WORK REQUIRED: Would you please copy exactly the line with "Stay informed with our" and all lines that follow it in the data below, through the last one?

##### EXERCISE INPUT #####

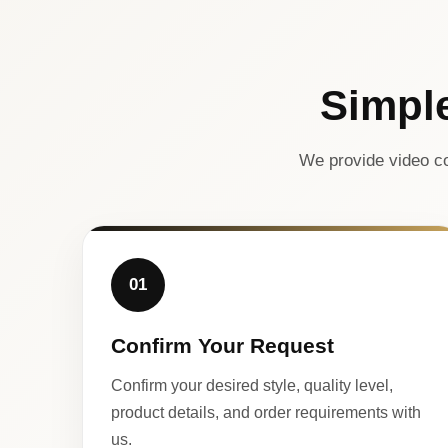
Simpl
We provide video co
01
Confirm Your Request
Confirm your desired style, quality level,
product details, and order requirements with
us.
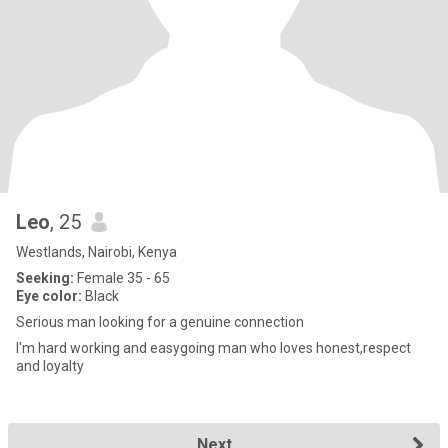
Leo
, 25
Westlands, Nairobi, Kenya
Seeking:
Female 35 - 65
Eye color:
Black
Serious man looking for a genuine connection
I'm hard working and easygoing man who loves honest,respect
and loyalty
Next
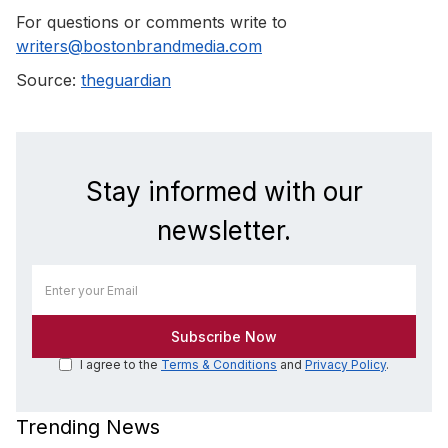
For questions or comments write to
writers@bostonbrandmedia.com
Source:
theguardian
Stay informed with our
newsletter.
I agree to the
Terms & Conditions
and
Privacy Policy
.
Trending News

#####

WRITTEN ANSWER:
Stay informed with our
newsletter.
I agree to the
Terms & Conditions
and
Privacy Policy
.
Trending News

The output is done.